- [WHAT IS EXPECTED] Transcribe the rest of the listing below, starting with the line that contains "The height and width of the screenshot is (1914, 880)." and ending with the last line, exactly as written.

Start of Block

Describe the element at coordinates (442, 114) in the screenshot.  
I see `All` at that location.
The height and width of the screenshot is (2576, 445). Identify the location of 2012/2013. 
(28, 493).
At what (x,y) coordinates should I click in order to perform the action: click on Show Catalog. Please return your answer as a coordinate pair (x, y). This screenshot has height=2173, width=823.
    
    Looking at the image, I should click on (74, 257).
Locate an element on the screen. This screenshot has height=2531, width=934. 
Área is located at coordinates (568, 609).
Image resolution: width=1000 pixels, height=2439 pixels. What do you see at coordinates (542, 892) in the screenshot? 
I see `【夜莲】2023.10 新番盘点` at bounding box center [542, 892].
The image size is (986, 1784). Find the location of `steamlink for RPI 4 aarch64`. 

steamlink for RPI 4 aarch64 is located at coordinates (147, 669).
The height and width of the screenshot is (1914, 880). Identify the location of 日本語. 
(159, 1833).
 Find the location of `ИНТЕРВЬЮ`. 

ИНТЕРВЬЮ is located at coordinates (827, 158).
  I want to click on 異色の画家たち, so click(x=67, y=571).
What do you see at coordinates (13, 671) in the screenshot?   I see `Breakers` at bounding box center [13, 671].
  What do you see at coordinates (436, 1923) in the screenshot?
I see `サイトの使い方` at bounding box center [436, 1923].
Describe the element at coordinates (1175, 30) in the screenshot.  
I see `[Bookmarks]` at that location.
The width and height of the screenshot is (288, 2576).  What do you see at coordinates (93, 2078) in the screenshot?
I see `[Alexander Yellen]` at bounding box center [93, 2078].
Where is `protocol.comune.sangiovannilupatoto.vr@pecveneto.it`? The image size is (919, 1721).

End of Block

- [FINAL ANSWER]
The height and width of the screenshot is (1914, 880). Identify the location of 日本語. 
(159, 1833).
 Find the location of `ИНТЕРВЬЮ`. 

ИНТЕРВЬЮ is located at coordinates (827, 158).
  I want to click on 異色の画家たち, so click(x=67, y=571).
What do you see at coordinates (13, 671) in the screenshot?   I see `Breakers` at bounding box center [13, 671].
  What do you see at coordinates (436, 1923) in the screenshot?
I see `サイトの使い方` at bounding box center [436, 1923].
Describe the element at coordinates (1175, 30) in the screenshot.  
I see `[Bookmarks]` at that location.
The width and height of the screenshot is (288, 2576).  What do you see at coordinates (93, 2078) in the screenshot?
I see `[Alexander Yellen]` at bounding box center [93, 2078].
Where is `protocol.comune.sangiovannilupatoto.vr@pecveneto.it`? The image size is (919, 1721).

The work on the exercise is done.